Русомир знает, сколь тяжело ему подтягиваться к такому идеалу. Они в слишком неравных условиях. Земомир — образ пластичный, легко подправляемый, тогда как народный идеал неотделим от своего народа, неспособен слишком подняться над ним, может тянуть его к совершенству лишь насколько тот позволяет; а любой народ весьма упрям. Слишком поднявшийся над народом идеал становится непонятным, превращается в нечто отвлечённое, перестаёт служить действительным ориентиром — словом, перестаёт делать своё дело; нельзя ему становиться слишком хорошим, как то ни странно может звучать. Так что учиться у Земомира можно лишь выборочно. Русомир должен знать, чему он сейчас должен научиться непременно, чему — не совсем обязательно, но желательно (и в какой мере желательно), а чему учиться нынче нет смысла.
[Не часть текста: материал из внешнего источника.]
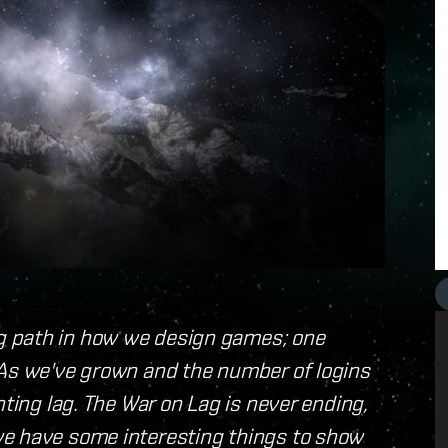
g path in how we design games; one
 As we've grown and the number of logins
hting lag. The War on Lag is never ending,
we have some interesting things to show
Да и отношение к Земомиру вообще тоже должно быть сбалансированным — Русомиру следует глядеть на свой идеал снизу вверх, но в меру. И очень сложно ту меру соблюдать. Если Русомир свалится в самодовольство — станет считать высшим идеалом не Земомира, а самого себя; если в самоуничижение — будет взирать на Земомира как на кумира, которому скорее поклоняешься, чем берёшь с него пример. Сколь ни противоположны самодовольство и самоуничижение, а равно ведут к тому, что Русомир остановится в развитии.
Словом, тут запутанное переплетение разнообразных сложностей, самостоятельно разобраться в которых народному идеалу затруднительно уже потому, что это несвойственная ему работа. Его дело — самому служить для людей ориентиром, а стратегию своего собственного развития ему лучше уж получить в готовом виде от того, у кого талант понять каждого и каждому помогать совершенствоваться. Вот почему Русомир признал Навну своей учительницей. И теперь она сосредоточилась на нём, как недавно на своём брате.
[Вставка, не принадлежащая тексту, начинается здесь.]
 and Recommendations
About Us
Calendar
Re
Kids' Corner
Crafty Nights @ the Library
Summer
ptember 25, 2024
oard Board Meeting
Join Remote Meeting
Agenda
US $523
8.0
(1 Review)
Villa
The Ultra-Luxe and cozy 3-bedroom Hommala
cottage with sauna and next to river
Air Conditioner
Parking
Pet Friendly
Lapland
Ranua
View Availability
В чём именно Русомир должен брать пример с Земомира? Тут много вечного: Земомир добрее, умнее, великодушнее (список этот можно продолжать сколько угодно) любого реального идеала — и Русомир старается сократить такой разрыв. Однако лучше заострим внимание не на вечном, а на временном, эпохальном: сейчас Земомир — идеал людей, способных жить при единовластии, оставаясь людьми, а вот Русомир не знает, как провести своих последователей между Сциллой отрицания единовластия и Харибдой слепой покорности власти. Вот в чём Русомир должен обязательно подтянуться к уровню Земомира, поскольку иначе ни за что не сможет повернуть лицом к себе святогорову дружину. Соответственно, и для Навны именно это важнее всего.
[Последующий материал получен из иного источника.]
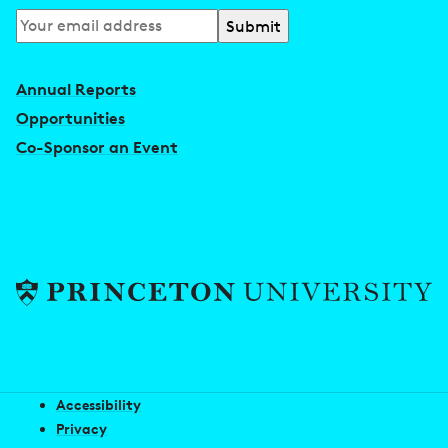
Subscribe
to
our
Annual Reports
newsletter
Opportunities
Co-Sponsor an Event
Accessibility
Privacy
И она знает, что дело тут ужасно трудное. Даже в странах с многовековым опытом государственности людям крайне сложно пробираться между такими Сциллой и Харибдой (достаточно хотя бы Тацита почитать, чтобы понять, сколь тут всё тяжело), а что уж говорить о народах, подобного опыта ещё не наживших?
В некотором смысле новый теремок Навны походил на самый первый. Ведь в том и другом налицо идеал, не подлежащий никакому сомнению, никакой критике, просто данный свыше. Но в первом теремке это был Святогор, являвшийся народным идеалом, а теперь народный идеал присутствует в теремке в качестве ученика, равняющегося на иной, соборности неподвластный образец. А вот такое Навне в земной жизни не могло и присниться. Всё, что вне соборного мира, представлялось тогда чужим и потому подозрительным. А теперь ясно, что отнюдь не всё таково. За пределами соборного мира — остальной Земоград, то есть тоже свой мир. Конечно, опасно тащить оттуда на Русь что попало и как попало (одно хорошее отнюдь не всегда совместимо с другим хорошим), но самою Землёй указываемый идеал человека — не что попало, а его гармония с Землёй гарантирована не кем-нибудь, а Яросветом… да Навна теперь и сама соображает, что с Землёй в ладу, а что — нет.
Пора покончить с заточением на небесах, надо начинать продвижение в земной мир.